Siting the “Southern Sands”: China’s Maritime Territoriality in the Spratly Islands

Sunday, January 6, 2019: 11:40 AM
Boulevard C (Hilton Chicago)
Chris P.C. Chung, University of Toronto
The cartographical underpinnings of geographical names often hide in plain sight. In Chinese, the disputed Spratly archipelago of the South China Sea is called the Nansha, or literally, the “Southern Sands.” Both the PRC and ROC today assert that James Shoal, as the southernmost feature of that islands group, has been China’s “southernmost territorial limit” since time immemorial.

James Shoal, however, was not always regarded as such. Virtually all Chinese geographic materials throughout the 1920s and early 1930s, some officially approved for use in Chinese school classrooms, explicitly placed the border hundreds of miles to the north in Triton Island of the Paracel Archipelago. The ROC government’s acceptance of James Shoal’s southerly status, as recorded in Republican archival files, did not begin until late July/early August 1933.

What, then, is in a name? This talk seeks to answer this by examining China’s modern incorporation of the Spratly islands into its territoriality in response to France’s occupation of the archipelago in April 1933. Drawing extensively from relevant Republican Chinese archival files in Taiwan, which remain virtually unused by scholars on the dispute, this talk will demonstrate this “southernmost limit’s” dynamic character during the first half of the 20th century, and the actors, sources, and mechanisms that fueled these shifts.

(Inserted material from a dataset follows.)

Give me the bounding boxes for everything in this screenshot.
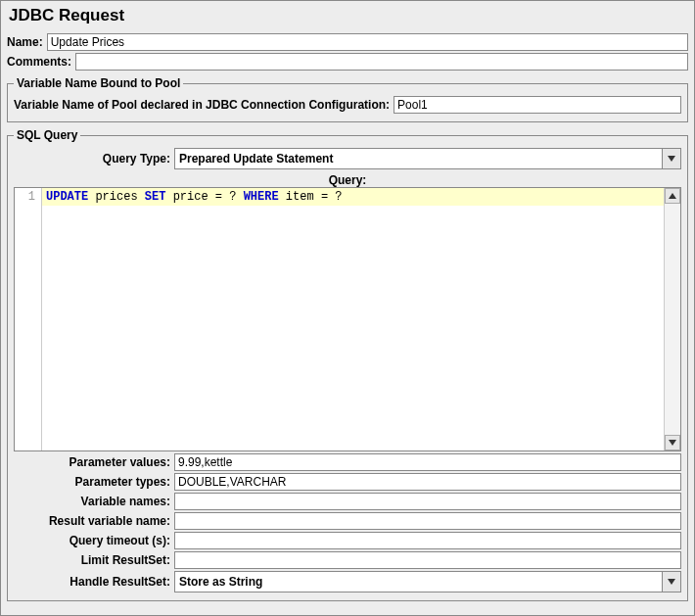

Ultimately, it will conclude that we need to decenter prevalent images of the Chinese nation-state as a top-down monolithic actor in this dispute, one that exclusively created and neatly imposed its territorial imaginings of the islands onto its populace. Rather, semi-official and non-official actors at home and abroad, such as news journalists, geographers, informal advisors, and merchant, labour, political, and community organizations contributed deeply to this effort of geographically ‘knowing the nation’ through the sea.